RFC: Hybrid (wineserver / process-local) native semaphores

Thu Sep 10 01:07:48 CDT 2015

This patch set fixes most performance problems caused by 
ReleaseSemaphore() and WaitForSingle/MultipleObject(s) making server 
calls. One victim of this is Star Wars Battlefront 
(https://bugs.winehq.org/show_bug.cgi?id=29582), where the majority of 
the CPU time is spent on context switching while the program spams 
ReleaseSemaphore, WaitForSingle/MultipleObject(s) and 
GetForgroundWindow, the later of which I made a work-around hack for and 
that some players have been using.

This patch set doubles performance of bug #29582. (When combined with 
GetForgroundWindow hack the problem is completely resolved.) The patch 
set works by having the server create a POSIX semaphore object and 
sharing the key to that object with the client process, enabling the 
client process to be able to implement ReleaseSemaphore and 
optimistic-case wait calls (where no blocking is reburied) without a 
server call.
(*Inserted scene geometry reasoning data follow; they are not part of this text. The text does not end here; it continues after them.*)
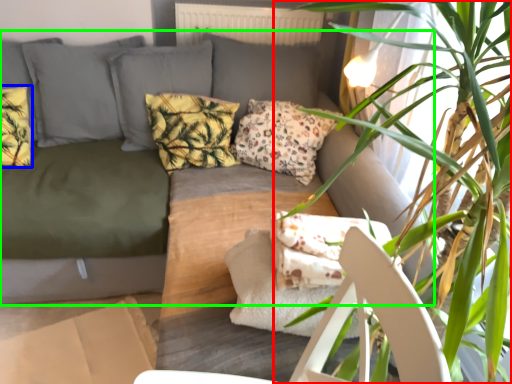 Question: Which object is the farthest from houseplant (highlighted by a red box)? Choose among these: pillow (highlighted by a blue box) or studio couch (highlighted by a green box).

Choices:
 (A) pillow
 (B) studio couch

Answer: (A) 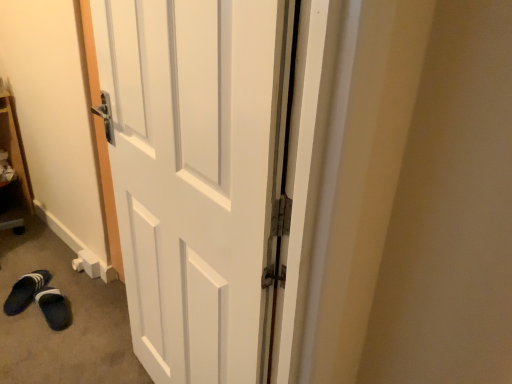 Question: Is dark blue fabric slippers at lower left, the second footwear viewed from the left, bigger than white matte door at center?

Choices:
 (A) no
 (B) yes

Answer: (A)

Question: Would you consider dark blue fabric slippers at lower left, the second footwear viewed from the left, to be distant from white matte door at center?

Choices:
 (A) yes
 (B) no

Answer: (A)

Question: Considering the relative sizes of dark blue fabric slippers at lower left, the first footwear in the right-to-left sequence, and white matte door at center in the image provided, is dark blue fabric slippers at lower left, the first footwear in the right-to-left sequence, taller than white matte door at center?

Choices:
 (A) yes
 (B) no

Answer: (B)

Question: From the image's perspective, is dark blue fabric slippers at lower left, the first footwear in the right-to-left sequence, beneath white matte door at center?

Choices:
 (A) yes
 (B) no

Answer: (A)

Question: Could you tell me if dark blue fabric slippers at lower left, the second footwear viewed from the left, is facing white matte door at center?

Choices:
 (A) no
 (B) yes

Answer: (A)

Question: Does dark blue fabric slippers at lower left, the first footwear in the right-to-left sequence, appear on the right side of white matte door at center?

Choices:
 (A) no
 (B) yes

Answer: (A)

Question: Is dark blue fabric slippers at lower left, the first footwear in the right-to-left sequence, oriented away from black fabric slipper at lower left, placed as the 1th footwear when sorted from left to right?

Choices:
 (A) no
 (B) yes

Answer: (B)

Question: Is black fabric slipper at lower left, arranged as the 2th footwear when viewed from the right, completely or partially inside dark blue fabric slippers at lower left, the second footwear viewed from the left?

Choices:
 (A) no
 (B) yes

Answer: (A)

Question: Can you confirm if dark blue fabric slippers at lower left, the first footwear in the right-to-left sequence, is shorter than black fabric slipper at lower left, placed as the 1th footwear when sorted from left to right?

Choices:
 (A) no
 (B) yes

Answer: (B)

Question: Does dark blue fabric slippers at lower left, the first footwear in the right-to-left sequence, have a smaller size compared to black fabric slipper at lower left, placed as the 1th footwear when sorted from left to right?

Choices:
 (A) no
 (B) yes

Answer: (B)

Question: Does dark blue fabric slippers at lower left, the second footwear viewed from the left, come in front of black fabric slipper at lower left, arranged as the 2th footwear when viewed from the right?

Choices:
 (A) no
 (B) yes

Answer: (B)

Question: Can you confirm if dark blue fabric slippers at lower left, the first footwear in the right-to-left sequence, is taller than black fabric slipper at lower left, placed as the 1th footwear when sorted from left to right?

Choices:
 (A) yes
 (B) no

Answer: (B)

Question: From a real-world perspective, is black fabric slipper at lower left, arranged as the 2th footwear when viewed from the right, over dark blue fabric slippers at lower left, the first footwear in the right-to-left sequence?

Choices:
 (A) yes
 (B) no

Answer: (A) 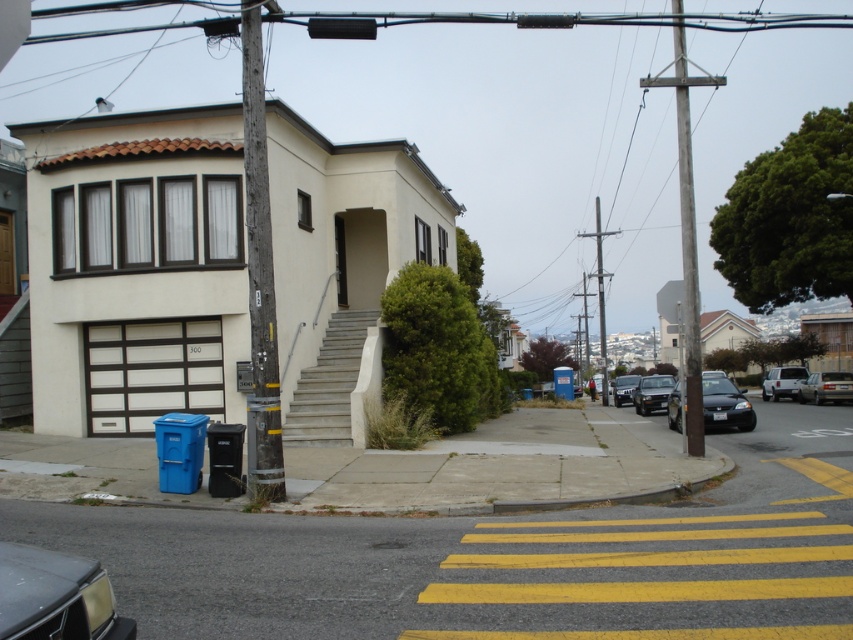 A pedestrian wants to cross the street safely. They are standing at the point marked as point (688, 172). The nearest crosswalk is 14.91 meters away. Is the crosswalk within a safe distance for the pedestrian to reach before the traffic light turns red in 10 seconds? Assume the pedestrian walks at 1.5 m per second.

The pedestrian needs to cover 14.91 meters at 1.5 m per second, which would take approximately 9.94 seconds. Since the traffic light has 10 seconds remaining, the crosswalk is within a safe distance for the pedestrian to reach before the light turns red. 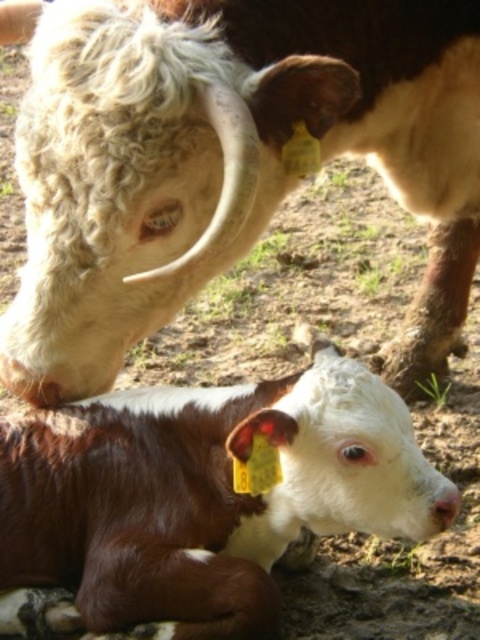 Question: Which of the following is the farthest from the observer?

Choices:
 (A) white woolen head at upper left
 (B) brown glossy calf at lower left

Answer: (B)

Question: In this image, where is white woolen head at upper left located relative to brown glossy calf at lower left?

Choices:
 (A) right
 (B) left

Answer: (A)

Question: Which of the following is the farthest from the observer?

Choices:
 (A) white woolen head at upper left
 (B) brown glossy calf at lower left

Answer: (B)

Question: Does white woolen head at upper left have a larger size compared to brown glossy calf at lower left?

Choices:
 (A) yes
 (B) no

Answer: (A)

Question: Is white woolen head at upper left to the left of brown glossy calf at lower left from the viewer's perspective?

Choices:
 (A) no
 (B) yes

Answer: (A)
Blocking waits and any wait-multiple that cannot be 
resolved in the client process (e.g., bWaitAll=TRUE and objects include 
non-semaphores)  is still handled by the server. (Implementing blocking 
wait calls on the client can yield some performance improvements because 
a context switch to another thread in the same program won't require 
swapping out the memory map & such, but I would expect this to be less 
significant.)

However, upon further experimentation, I discovered that POSIX 
semaphores in glibc are actually implemented using a shared memory page, 
which may not be acceptable since a bad process can corrupt that page 
and potentially cause sem_* function calls in the server to fail as well 
as other client programs fail and/or deadlock. I am working on a System 
V adaptation, but I thought it would be a good idea to see feedback & 
comments now.

Another problem is that this causes the threadpool test fails at line 
1299, where the previous "release all semaphores and wait for callback" 
test is done in reverse order. I presume this is due to the nature of 
the linux scheduler being inconsistent with how Windows *happens* to 
schedule its threads. I have an idea for a fix for this already, but I 
will still have to dig deeper into it.

The code is still in experimental quality (assert(0)s and such) and I've 
already re-worked the configure.ac stuff, I'm mostly concerned with 
feedback on the general scheme.

Thanks!
Daniel